§ **Goal of the exercise**: Reproduce the entries shown below only from the line with "店内の掲示でも、横丁そばと焼豚満開横丁そばの違いを" down to the line with "Темы форума", keeping both end lines and copying each one exactly.

*** Block opens ***

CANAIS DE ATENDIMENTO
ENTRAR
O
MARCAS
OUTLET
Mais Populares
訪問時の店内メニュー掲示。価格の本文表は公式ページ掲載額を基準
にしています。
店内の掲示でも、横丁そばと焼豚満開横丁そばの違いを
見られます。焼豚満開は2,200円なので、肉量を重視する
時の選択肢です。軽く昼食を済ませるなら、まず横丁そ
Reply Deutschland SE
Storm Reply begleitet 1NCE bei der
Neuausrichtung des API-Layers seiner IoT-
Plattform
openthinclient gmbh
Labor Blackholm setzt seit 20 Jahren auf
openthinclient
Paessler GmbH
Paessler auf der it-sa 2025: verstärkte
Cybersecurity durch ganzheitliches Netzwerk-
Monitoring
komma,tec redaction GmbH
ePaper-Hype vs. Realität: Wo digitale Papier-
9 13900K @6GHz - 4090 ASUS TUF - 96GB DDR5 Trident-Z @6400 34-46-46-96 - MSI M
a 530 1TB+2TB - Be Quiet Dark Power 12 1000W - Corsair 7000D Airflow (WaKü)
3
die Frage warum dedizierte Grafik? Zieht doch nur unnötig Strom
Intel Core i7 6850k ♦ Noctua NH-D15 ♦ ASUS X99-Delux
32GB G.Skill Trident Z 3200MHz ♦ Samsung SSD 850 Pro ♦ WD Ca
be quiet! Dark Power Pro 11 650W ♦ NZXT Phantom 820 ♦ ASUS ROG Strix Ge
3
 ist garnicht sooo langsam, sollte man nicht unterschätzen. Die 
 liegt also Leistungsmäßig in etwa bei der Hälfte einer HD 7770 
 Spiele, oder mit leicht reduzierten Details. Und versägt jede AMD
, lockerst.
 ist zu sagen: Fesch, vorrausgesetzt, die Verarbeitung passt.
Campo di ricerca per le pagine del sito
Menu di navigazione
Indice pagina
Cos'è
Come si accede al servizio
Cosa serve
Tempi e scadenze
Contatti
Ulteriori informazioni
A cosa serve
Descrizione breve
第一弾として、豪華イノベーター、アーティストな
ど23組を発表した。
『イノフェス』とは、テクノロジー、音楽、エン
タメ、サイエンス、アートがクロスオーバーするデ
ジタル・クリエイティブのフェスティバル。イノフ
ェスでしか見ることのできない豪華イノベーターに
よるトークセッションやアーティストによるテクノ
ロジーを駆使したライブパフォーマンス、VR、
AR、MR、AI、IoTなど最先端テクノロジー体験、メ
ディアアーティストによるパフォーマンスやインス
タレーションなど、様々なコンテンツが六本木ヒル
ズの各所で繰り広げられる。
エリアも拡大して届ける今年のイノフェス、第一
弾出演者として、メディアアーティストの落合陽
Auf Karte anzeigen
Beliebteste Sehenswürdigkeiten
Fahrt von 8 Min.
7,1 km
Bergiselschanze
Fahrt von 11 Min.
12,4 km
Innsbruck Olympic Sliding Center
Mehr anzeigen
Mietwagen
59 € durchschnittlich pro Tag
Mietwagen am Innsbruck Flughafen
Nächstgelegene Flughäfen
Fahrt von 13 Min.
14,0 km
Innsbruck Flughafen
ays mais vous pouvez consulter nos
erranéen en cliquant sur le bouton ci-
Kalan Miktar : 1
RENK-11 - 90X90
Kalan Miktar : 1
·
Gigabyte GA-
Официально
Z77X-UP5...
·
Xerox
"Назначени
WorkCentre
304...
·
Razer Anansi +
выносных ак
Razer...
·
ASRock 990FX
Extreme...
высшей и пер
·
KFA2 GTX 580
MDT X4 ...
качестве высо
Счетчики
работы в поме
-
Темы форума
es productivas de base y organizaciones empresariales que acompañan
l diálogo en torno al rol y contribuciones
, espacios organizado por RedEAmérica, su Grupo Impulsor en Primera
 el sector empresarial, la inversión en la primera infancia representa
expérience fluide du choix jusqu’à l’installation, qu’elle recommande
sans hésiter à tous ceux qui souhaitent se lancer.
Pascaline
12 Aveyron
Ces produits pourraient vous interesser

*** Block closes ***

§ **Solution to this exercise**:
店内の掲示でも、横丁そばと焼豚満開横丁そばの違いを
見られます。焼豚満開は2,200円なので、肉量を重視する
時の選択肢です。軽く昼食を済ませるなら、まず横丁そ
Reply Deutschland SE
Storm Reply begleitet 1NCE bei der
Neuausrichtung des API-Layers seiner IoT-
Plattform
openthinclient gmbh
Labor Blackholm setzt seit 20 Jahren auf
openthinclient
Paessler GmbH
Paessler auf der it-sa 2025: verstärkte
Cybersecurity durch ganzheitliches Netzwerk-
Monitoring
komma,tec redaction GmbH
ePaper-Hype vs. Realität: Wo digitale Papier-
9 13900K @6GHz - 4090 ASUS TUF - 96GB DDR5 Trident-Z @6400 34-46-46-96 - MSI M
a 530 1TB+2TB - Be Quiet Dark Power 12 1000W - Corsair 7000D Airflow (WaKü)
3
die Frage warum dedizierte Grafik? Zieht doch nur unnötig Strom
Intel Core i7 6850k ♦ Noctua NH-D15 ♦ ASUS X99-Delux
32GB G.Skill Trident Z 3200MHz ♦ Samsung SSD 850 Pro ♦ WD Ca
be quiet! Dark Power Pro 11 650W ♦ NZXT Phantom 820 ♦ ASUS ROG Strix Ge
3
 ist garnicht sooo langsam, sollte man nicht unterschätzen. Die 
 liegt also Leistungsmäßig in etwa bei der Hälfte einer HD 7770 
 Spiele, oder mit leicht reduzierten Details. Und versägt jede AMD
, lockerst.
 ist zu sagen: Fesch, vorrausgesetzt, die Verarbeitung passt.
Campo di ricerca per le pagine del sito
Menu di navigazione
Indice pagina
Cos'è
Come si accede al servizio
Cosa serve
Tempi e scadenze
Contatti
Ulteriori informazioni
A cosa serve
Descrizione breve
第一弾として、豪華イノベーター、アーティストな
ど23組を発表した。
『イノフェス』とは、テクノロジー、音楽、エン
タメ、サイエンス、アートがクロスオーバーするデ
ジタル・クリエイティブのフェスティバル。イノフ
ェスでしか見ることのできない豪華イノベーターに
よるトークセッションやアーティストによるテクノ
ロジーを駆使したライブパフォーマンス、VR、
AR、MR、AI、IoTなど最先端テクノロジー体験、メ
ディアアーティストによるパフォーマンスやインス
タレーションなど、様々なコンテンツが六本木ヒル
ズの各所で繰り広げられる。
エリアも拡大して届ける今年のイノフェス、第一
弾出演者として、メディアアーティストの落合陽
Auf Karte anzeigen
Beliebteste Sehenswürdigkeiten
Fahrt von 8 Min.
7,1 km
Bergiselschanze
Fahrt von 11 Min.
12,4 km
Innsbruck Olympic Sliding Center
Mehr anzeigen
Mietwagen
59 € durchschnittlich pro Tag
Mietwagen am Innsbruck Flughafen
Nächstgelegene Flughäfen
Fahrt von 13 Min.
14,0 km
Innsbruck Flughafen
ays mais vous pouvez consulter nos
erranéen en cliquant sur le bouton ci-
Kalan Miktar : 1
RENK-11 - 90X90
Kalan Miktar : 1
·
Gigabyte GA-
Официально
Z77X-UP5...
·
Xerox
"Назначени
WorkCentre
304...
·
Razer Anansi +
выносных ак
Razer...
·
ASRock 990FX
Extreme...
высшей и пер
·
KFA2 GTX 580
MDT X4 ...
качестве высо
Счетчики
работы в поме
-
Темы форума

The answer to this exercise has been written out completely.